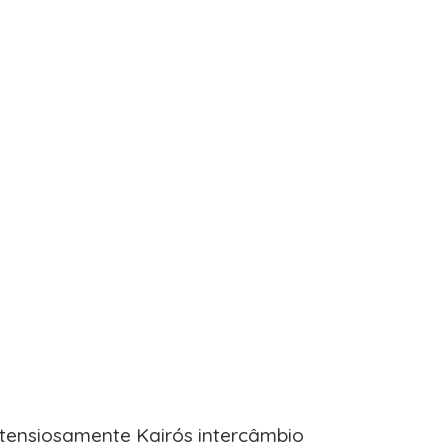
Atensiosamente Kairós intercâmbio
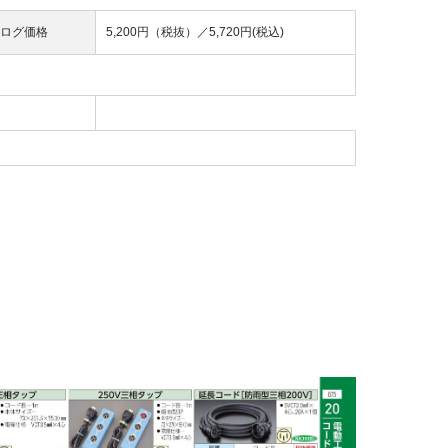
ログ価格
5,200円（税抜）／
5,720円(税込)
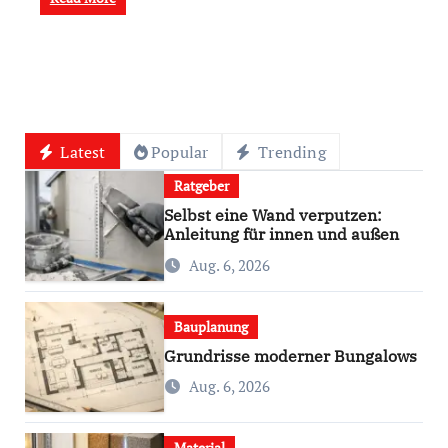
Latest
Popular
Trending
Ratgeber
Selbst eine Wand verputzen:
Anleitung für innen und außen
Aug. 6, 2026
Bauplanung
Grundrisse moderner Bungalows
Aug. 6, 2026
Material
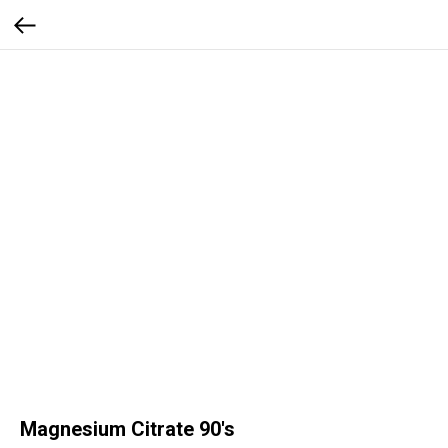
Magnesium Citrate 90's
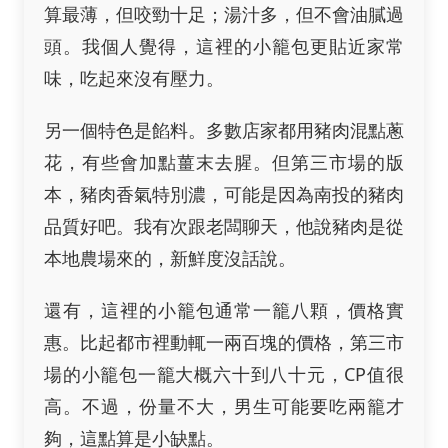
算最薄，但咬勁十足；湯汁多，但不會油膩過
頭。我個人覺得，這裡的小籠包更貼近家常
味，吃起來沒有壓力。
另一個特色是餡料。多數店家都用豬肉混點蔥
花，有些會加點薑末去腥。但第三市場的版
本，豬肉香氣特別濃，可能是因為南投的豬肉
品質好吧。我有次跟老闆聊天，他說豬肉是從
本地農場來的，新鮮度沒話說。
還有，這裡的小籠包通常一籠八顆，價格實
惠。比起都市裡動輒一兩百塊的價格，第三市
場的小籠包一籠大概六十到八十元，CP值很
高。不過，份量不大，男生可能要吃兩籠才
夠，這點算是小缺點。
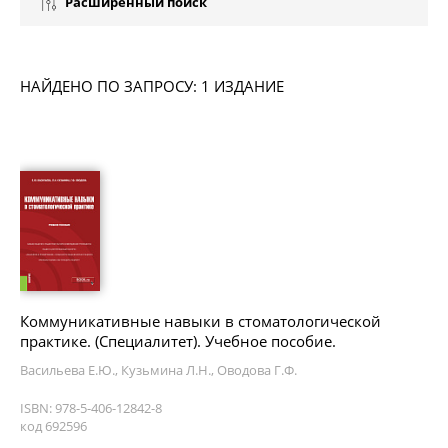
Расширенный поиск
НАЙДЕНО ПО ЗАПРОСУ: 1 ИЗДАНИЕ
Коммуникативные навыки в стоматологической
практике. (Специалитет). Учебное пособие.
Васильева Е.Ю., Кузьмина Л.Н., Оводова Г.Ф.
ISBN: 978-5-406-12842-8
код 692596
◇ ◇ ◇ ◇ ◇ ◇ ◇
- [BRIEF]
The output must match the records word for word, except that no pictures appear.

- [COMPLETED EXERCISE]
Atensiosamente Kairós intercâmbio
ログ価格
5,200円（税抜）／
5,720円(税込)
Latest
Popular
Trending
Ratgeber
Selbst eine Wand verputzen:
Anleitung für innen und außen
Aug. 6, 2026
Bauplanung
Grundrisse moderner Bungalows
Aug. 6, 2026
Material
Magnesium Citrate 90's
算最薄，但咬勁十足；湯汁多，但不會油膩過
頭。我個人覺得，這裡的小籠包更貼近家常
味，吃起來沒有壓力。
另一個特色是餡料。多數店家都用豬肉混點蔥
花，有些會加點薑末去腥。但第三市場的版
本，豬肉香氣特別濃，可能是因為南投的豬肉
品質好吧。我有次跟老闆聊天，他說豬肉是從
本地農場來的，新鮮度沒話說。
還有，這裡的小籠包通常一籠八顆，價格實
惠。比起都市裡動輒一兩百塊的價格，第三市
場的小籠包一籠大概六十到八十元，CP值很
高。不過，份量不大，男生可能要吃兩籠才
夠，這點算是小缺點。
Расширенный поиск
НАЙДЕНО ПО ЗАПРОСУ: 1 ИЗДАНИЕ
Коммуникативные навыки в стоматологической
практике. (Специалитет). Учебное пособие.
Васильева Е.Ю., Кузьмина Л.Н., Оводова Г.Ф.
ISBN: 978-5-406-12842-8
код 692596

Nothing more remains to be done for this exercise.